# [EXERCISE]
In your answer, print every record exactly as it is written.

# [INFORMATION PROVIDED]
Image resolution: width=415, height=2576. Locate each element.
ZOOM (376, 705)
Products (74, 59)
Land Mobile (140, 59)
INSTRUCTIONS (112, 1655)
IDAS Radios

# [EXERCISE RESPONSE]
Image resolution: width=415, height=2576. Locate each element.
ZOOM (376, 705)
Products (74, 59)
Land Mobile (140, 59)
INSTRUCTIONS (112, 1655)
IDAS Radios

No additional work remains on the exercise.